▶ _WHAT YOU HAVE TO DO_
Your answer must consist of the records below, reproduced exactly, with every picture removed.

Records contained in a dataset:
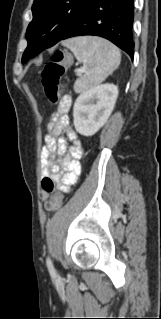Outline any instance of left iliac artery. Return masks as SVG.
<instances>
[{
    "label": "left iliac artery",
    "instance_id": "1",
    "mask_svg": "<svg viewBox=\"0 0 161 319\" xmlns=\"http://www.w3.org/2000/svg\"><path fill=\"white\" fill-rule=\"evenodd\" d=\"M46 263H47V267H48V270H49L50 274L55 275L56 274L55 273V269H54V266H53V264H52V262H51L49 257H47Z\"/></svg>",
    "mask_w": 161,
    "mask_h": 319
}]
</instances>
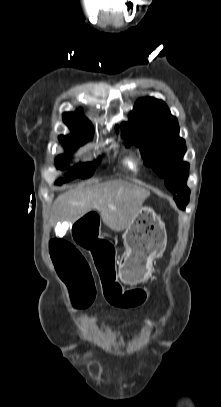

▶ _COMPLETED TASK_
Outline any instance of left iliac artery. Return masks as SVG.
<instances>
[{
    "label": "left iliac artery",
    "instance_id": "1",
    "mask_svg": "<svg viewBox=\"0 0 161 319\" xmlns=\"http://www.w3.org/2000/svg\"><path fill=\"white\" fill-rule=\"evenodd\" d=\"M46 263H47V267H48V270H49L50 274L55 275L56 274L55 273V269H54V266H53V264H52V262H51L49 257H47Z\"/></svg>",
    "mask_w": 161,
    "mask_h": 319
}]
</instances>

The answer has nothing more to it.